Known for his piercing portrayal of women trapped within moral decay, Lee Hwan transforms Project Y into something far beyond genre. Seoul itself becomes a living entity — seductive, exhausted, and cruelly indifferent.
With stark contrasts of light and shadow, of gold’s glimmer and blood’s red truth, the film captures the haunting beauty of neo-noir — where morality blurs, choices bleed, and survival is the only compass left.
Han So-hee as Mi-sun and Jeon Jong-seo as Do-kyung anchor the emotional gravity of the story. They are not radiant heroines — they are wounded souls, grasping for meaning amid ruin.

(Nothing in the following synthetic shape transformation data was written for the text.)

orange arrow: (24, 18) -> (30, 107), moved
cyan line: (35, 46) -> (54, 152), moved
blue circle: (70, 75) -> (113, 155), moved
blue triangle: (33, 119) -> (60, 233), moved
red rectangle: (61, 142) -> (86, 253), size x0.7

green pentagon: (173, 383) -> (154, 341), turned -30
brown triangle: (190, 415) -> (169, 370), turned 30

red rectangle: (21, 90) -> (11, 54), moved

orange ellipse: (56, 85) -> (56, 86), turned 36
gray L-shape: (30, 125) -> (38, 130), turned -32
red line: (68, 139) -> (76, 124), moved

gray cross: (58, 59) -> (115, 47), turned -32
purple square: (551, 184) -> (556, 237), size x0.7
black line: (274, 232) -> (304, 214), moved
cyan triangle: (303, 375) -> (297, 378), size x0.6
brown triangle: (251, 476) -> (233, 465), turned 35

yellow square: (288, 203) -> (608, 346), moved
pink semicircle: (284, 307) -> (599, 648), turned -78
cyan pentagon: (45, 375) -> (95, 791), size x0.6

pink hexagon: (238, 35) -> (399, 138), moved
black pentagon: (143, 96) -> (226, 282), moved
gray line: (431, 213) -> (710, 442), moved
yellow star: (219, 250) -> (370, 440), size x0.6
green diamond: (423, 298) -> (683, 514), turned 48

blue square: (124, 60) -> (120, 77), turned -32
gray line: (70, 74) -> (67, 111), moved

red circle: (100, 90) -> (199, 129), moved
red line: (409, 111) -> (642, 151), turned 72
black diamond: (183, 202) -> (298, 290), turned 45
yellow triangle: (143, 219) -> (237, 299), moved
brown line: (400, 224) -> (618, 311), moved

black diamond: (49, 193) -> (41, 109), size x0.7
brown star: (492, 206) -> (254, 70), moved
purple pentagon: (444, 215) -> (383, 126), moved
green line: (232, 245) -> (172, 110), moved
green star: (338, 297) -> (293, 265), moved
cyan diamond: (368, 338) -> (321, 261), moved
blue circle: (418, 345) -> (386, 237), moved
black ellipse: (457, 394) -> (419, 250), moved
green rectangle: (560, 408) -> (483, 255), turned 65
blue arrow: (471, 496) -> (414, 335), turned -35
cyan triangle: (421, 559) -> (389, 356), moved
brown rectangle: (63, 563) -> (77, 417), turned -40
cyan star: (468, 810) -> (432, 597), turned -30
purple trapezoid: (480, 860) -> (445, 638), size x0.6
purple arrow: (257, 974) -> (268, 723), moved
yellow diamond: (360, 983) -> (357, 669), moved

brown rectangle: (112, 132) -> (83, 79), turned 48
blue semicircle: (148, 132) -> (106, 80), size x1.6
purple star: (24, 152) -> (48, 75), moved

Mi-sun’s fragile grace hides a storm of defiance, while Do-kyung burns with rage against a world that denied her peace. Together, they plan to steal 8 billion won in black gold — not for greed, but to reclaim their right to exist.
Their chemistry is electric — a dangerous, tender, and tragic duet. Every glance, every breath feels like it could collapse the thin line between love and destruction.

Project Y becomes an artistic metaphor for a society that corners its women, forcing them to sin just to survive.
Lee Hwan doesn’t preach feminism — he bleeds it onto the screen. Through sweat, silence, and the metallic taste of violence, he whispers: “When the world won’t let women live by justice, they will live by instinct.”
The camera glides through smoky alleys and dim-lit corridors, reflecting despair across the faces of those who refuse to give up. Every pan and cut moves like a melancholic dance — a waltz of light and darkness.
The minimalist score merges with gasps and footsteps, crafting an atmosphere that’s as intimate as it is suffocating — where even silence screams.

Premiering at the Toronto International Film Festival 2025, Project Y has been hailed as a “Korean Bonnie and Clyde” — but far more introspective and feminine. This is not a story about crime; it is a requiem for those who have nothing left to lose.
Project Y is both dazzling and devastating — a film that lingers like the echo of a fading heartbeat. In its darkness lies an uncomfortable truth:
in a world drowning in shadows, hope itself may be the most dangerous crime of all.